Incoming CBS Entertainment execs Kelly Kahl and Thom Sherman did not have an especially easy time during their first executive session in their new positions during the network's day at the Television Critics Association's 2017 summer press tour.
Speaking with reporters, the execs were immediately on the defense as the line of questions regarding the network's handling of the recent Hawaii Five-0 casting shake-up, as well as the overall programming slate's diversity challenges, grew more contentious. On the topic of Daniel Dae Kim and Grace Park's exits from the long-running procedural after contract renegotiations failed to deliver salary parity with their Caucasian counterparts, Kahl and Sherman both reiterated that the network tried as hard as they possibly could to keep the stars on the series.
"Not going to talk specifics of the deal or negotiation. We love both those actors and did not want to lose them," Kahl said. "We made very, very strong attempts to keep them and offered them a lot of money to stick around. We wanted them to stick around. It's an unfortunate byproduct of having a long running series…we didn't want it to happen, we tried our darndest to keep them."
When asked if there were other factors at play, Kahl demurred. I can't speak to that," he said. "In my mind, it was purely a business transaction."

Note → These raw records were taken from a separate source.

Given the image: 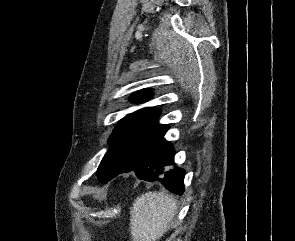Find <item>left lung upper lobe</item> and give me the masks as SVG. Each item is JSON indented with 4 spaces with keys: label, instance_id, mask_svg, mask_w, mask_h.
Returning a JSON list of instances; mask_svg holds the SVG:
<instances>
[{
    "label": "left lung upper lobe",
    "instance_id": "5c2ea615",
    "mask_svg": "<svg viewBox=\"0 0 295 241\" xmlns=\"http://www.w3.org/2000/svg\"><path fill=\"white\" fill-rule=\"evenodd\" d=\"M149 97V92L146 91L135 93L131 99L142 103ZM157 116V110L144 108L120 120L108 140L111 147L97 170V177L101 183L110 181L126 164L166 133L168 126L158 124Z\"/></svg>",
    "mask_w": 295,
    "mask_h": 241
}]
</instances>
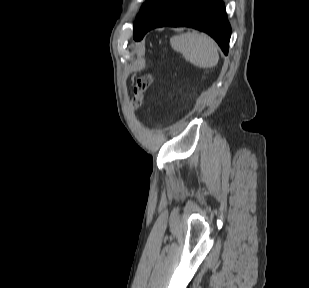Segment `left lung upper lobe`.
<instances>
[{"instance_id":"left-lung-upper-lobe-1","label":"left lung upper lobe","mask_w":309,"mask_h":288,"mask_svg":"<svg viewBox=\"0 0 309 288\" xmlns=\"http://www.w3.org/2000/svg\"><path fill=\"white\" fill-rule=\"evenodd\" d=\"M159 2V0H148L146 3H144L141 11L137 15V18L135 20L134 26H133V35L138 32L140 29L142 23L148 16V14L151 12L153 7Z\"/></svg>"}]
</instances>
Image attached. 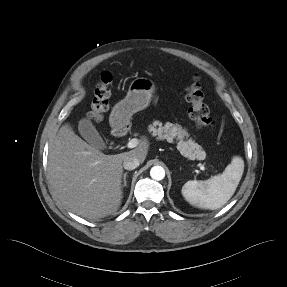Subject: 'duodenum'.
I'll return each mask as SVG.
<instances>
[{"mask_svg":"<svg viewBox=\"0 0 287 287\" xmlns=\"http://www.w3.org/2000/svg\"><path fill=\"white\" fill-rule=\"evenodd\" d=\"M113 130L116 137H121L127 132L128 124L123 121L121 115H119L117 120L114 122Z\"/></svg>","mask_w":287,"mask_h":287,"instance_id":"duodenum-1","label":"duodenum"}]
</instances>
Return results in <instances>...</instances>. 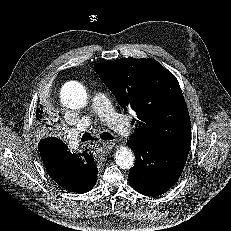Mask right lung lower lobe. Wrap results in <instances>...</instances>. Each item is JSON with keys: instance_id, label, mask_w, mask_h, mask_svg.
<instances>
[{"instance_id": "98d812e1", "label": "right lung lower lobe", "mask_w": 231, "mask_h": 231, "mask_svg": "<svg viewBox=\"0 0 231 231\" xmlns=\"http://www.w3.org/2000/svg\"><path fill=\"white\" fill-rule=\"evenodd\" d=\"M42 161L51 178L62 188L76 193H85L93 188L97 181V168L90 154L83 153L82 158L75 160L72 167V181L65 182L59 166L69 159L71 153L65 143L55 137L42 139L38 144Z\"/></svg>"}]
</instances>
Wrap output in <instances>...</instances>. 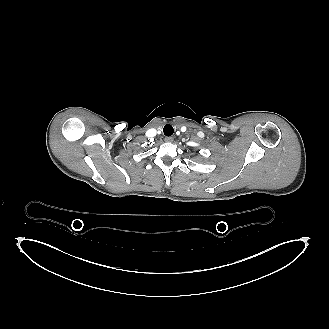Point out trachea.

When asked why the network failed to add a single show with a female lead to its line-up for the second season in a row, Sherman argued that the network had put female-led pilots into consideration, but the reason they didn't get the green light had nothing to do with the female leads. "CBS did develop female lead shows last year," he said. "The way things turned out, those pilots were not felt to be as good as some of the other pilots that were picked up. But that had nothing to do with the female leads…that's just the cycle of business and how it happens sometimes."
Kahl added that change is coming to CBS, however incrementally. "We have two shows that we didn't have last year," he argued. We have a mid-season show with the lead character who is gay…look at the diverse series regulars up 60 percent...We are absolutely moving in the right direction…we are making progress."